Exercise input:
[Start of Attachment]

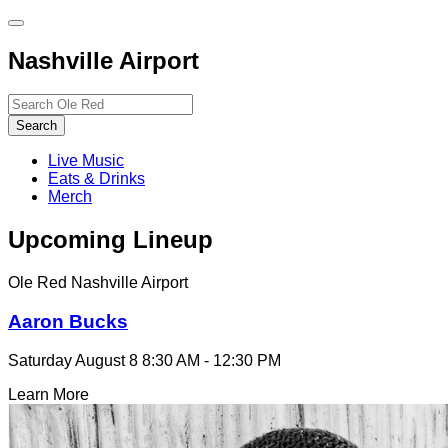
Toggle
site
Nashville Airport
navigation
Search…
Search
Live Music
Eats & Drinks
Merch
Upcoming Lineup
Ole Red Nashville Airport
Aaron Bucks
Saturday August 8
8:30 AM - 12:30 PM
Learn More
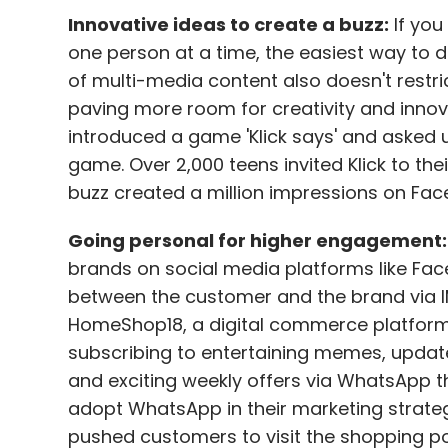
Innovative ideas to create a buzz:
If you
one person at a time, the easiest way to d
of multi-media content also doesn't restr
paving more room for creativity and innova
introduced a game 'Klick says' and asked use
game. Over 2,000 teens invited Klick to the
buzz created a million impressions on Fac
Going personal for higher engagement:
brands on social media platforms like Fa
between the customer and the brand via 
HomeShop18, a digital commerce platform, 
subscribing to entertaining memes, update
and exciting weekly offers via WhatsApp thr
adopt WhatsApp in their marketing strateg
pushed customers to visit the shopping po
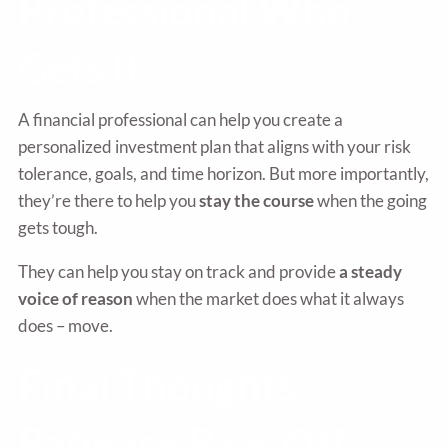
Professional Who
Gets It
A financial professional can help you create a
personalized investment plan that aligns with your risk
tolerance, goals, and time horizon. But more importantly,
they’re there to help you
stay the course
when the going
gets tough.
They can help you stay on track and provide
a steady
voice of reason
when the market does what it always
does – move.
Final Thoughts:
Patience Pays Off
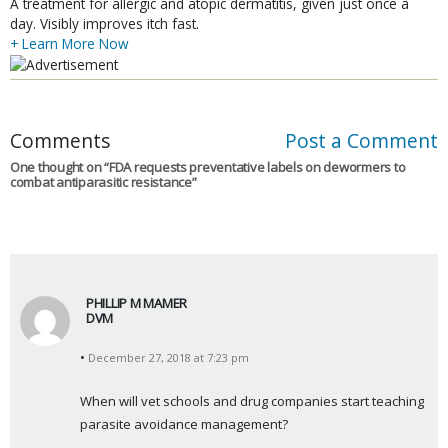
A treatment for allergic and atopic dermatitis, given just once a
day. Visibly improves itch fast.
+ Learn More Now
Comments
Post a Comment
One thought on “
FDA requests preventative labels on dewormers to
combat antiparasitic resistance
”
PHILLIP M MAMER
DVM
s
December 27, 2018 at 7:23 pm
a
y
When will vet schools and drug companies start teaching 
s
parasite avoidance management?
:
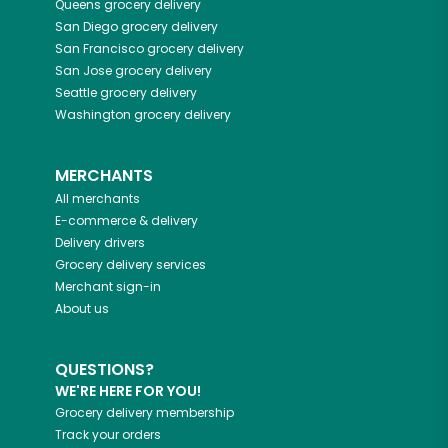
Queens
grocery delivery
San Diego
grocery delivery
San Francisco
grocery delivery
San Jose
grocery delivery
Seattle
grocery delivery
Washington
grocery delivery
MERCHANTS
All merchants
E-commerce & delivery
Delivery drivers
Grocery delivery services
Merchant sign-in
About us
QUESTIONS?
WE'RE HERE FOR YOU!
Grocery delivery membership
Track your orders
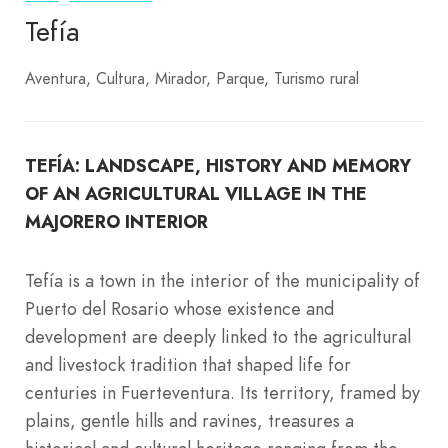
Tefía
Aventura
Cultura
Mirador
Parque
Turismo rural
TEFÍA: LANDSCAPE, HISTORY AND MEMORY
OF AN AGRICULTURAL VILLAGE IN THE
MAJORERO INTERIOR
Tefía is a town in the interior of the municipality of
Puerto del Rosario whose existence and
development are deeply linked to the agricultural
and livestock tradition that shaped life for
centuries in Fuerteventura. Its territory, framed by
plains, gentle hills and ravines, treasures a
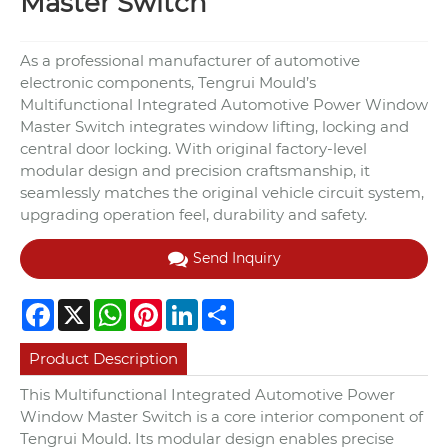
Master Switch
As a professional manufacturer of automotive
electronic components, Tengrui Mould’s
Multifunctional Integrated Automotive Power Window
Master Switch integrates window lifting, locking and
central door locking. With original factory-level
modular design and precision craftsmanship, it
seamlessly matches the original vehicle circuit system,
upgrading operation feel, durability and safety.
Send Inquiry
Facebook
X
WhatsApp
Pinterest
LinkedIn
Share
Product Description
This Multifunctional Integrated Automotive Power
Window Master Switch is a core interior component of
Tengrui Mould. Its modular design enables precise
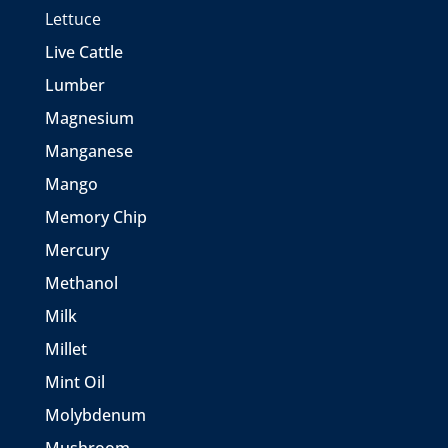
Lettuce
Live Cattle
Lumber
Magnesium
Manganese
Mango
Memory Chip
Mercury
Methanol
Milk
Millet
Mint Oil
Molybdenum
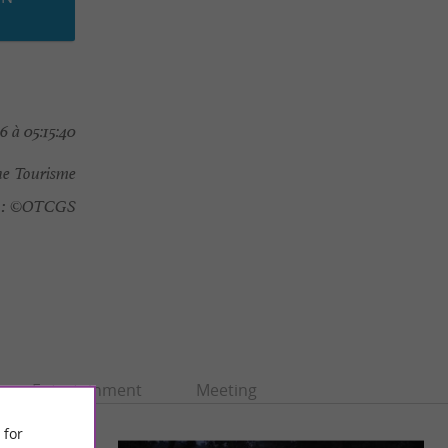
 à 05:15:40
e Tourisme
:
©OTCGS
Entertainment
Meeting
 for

[End of Attachment]
[Start of Attachment]

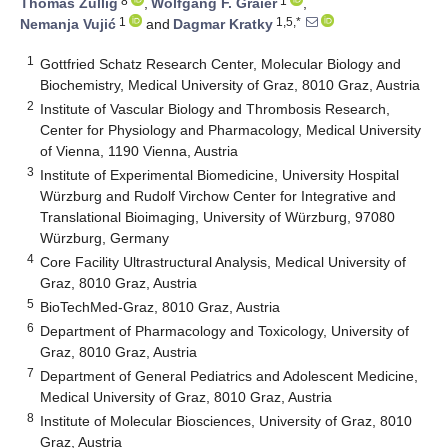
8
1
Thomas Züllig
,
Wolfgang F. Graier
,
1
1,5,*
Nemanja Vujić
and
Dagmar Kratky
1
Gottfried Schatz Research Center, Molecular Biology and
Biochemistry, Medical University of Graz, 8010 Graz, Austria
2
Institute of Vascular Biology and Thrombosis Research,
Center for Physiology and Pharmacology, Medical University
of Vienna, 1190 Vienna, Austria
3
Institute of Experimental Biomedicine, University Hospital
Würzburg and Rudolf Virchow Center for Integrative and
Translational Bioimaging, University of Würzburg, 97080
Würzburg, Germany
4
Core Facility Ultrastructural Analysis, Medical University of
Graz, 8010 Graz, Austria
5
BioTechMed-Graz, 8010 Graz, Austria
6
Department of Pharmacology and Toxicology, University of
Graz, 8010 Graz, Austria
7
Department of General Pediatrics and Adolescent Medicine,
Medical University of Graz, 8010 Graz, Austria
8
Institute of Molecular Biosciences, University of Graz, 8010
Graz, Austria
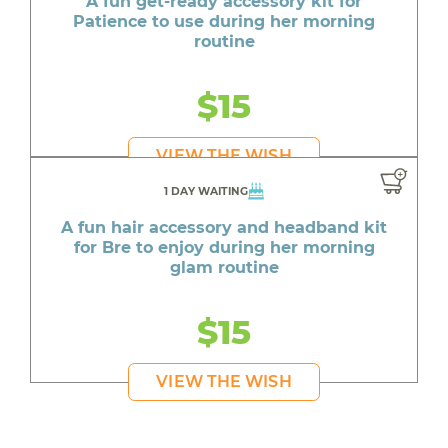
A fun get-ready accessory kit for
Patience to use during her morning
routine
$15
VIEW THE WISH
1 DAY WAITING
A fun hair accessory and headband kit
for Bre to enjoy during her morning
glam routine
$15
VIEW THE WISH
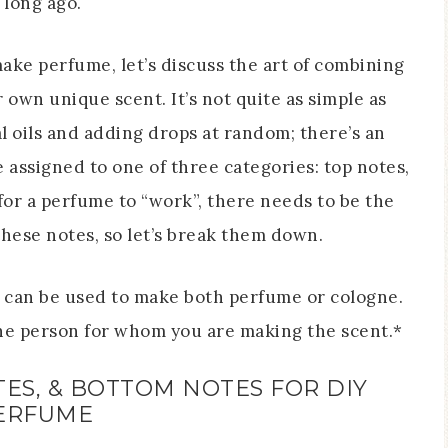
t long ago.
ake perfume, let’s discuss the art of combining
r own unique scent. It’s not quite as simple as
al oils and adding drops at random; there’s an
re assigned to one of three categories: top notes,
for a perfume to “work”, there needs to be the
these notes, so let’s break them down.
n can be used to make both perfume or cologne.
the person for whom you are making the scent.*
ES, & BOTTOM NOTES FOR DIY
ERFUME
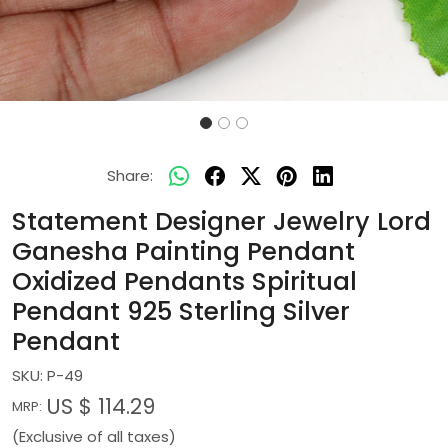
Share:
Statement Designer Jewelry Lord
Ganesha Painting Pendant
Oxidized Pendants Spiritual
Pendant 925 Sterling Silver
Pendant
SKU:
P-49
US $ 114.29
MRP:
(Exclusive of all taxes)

[End of Attachment]

Work request:
In the records above, find each line that holds the word "stay"; copy all such lines.

Answer:
stay the course
They can help you stay on track and provide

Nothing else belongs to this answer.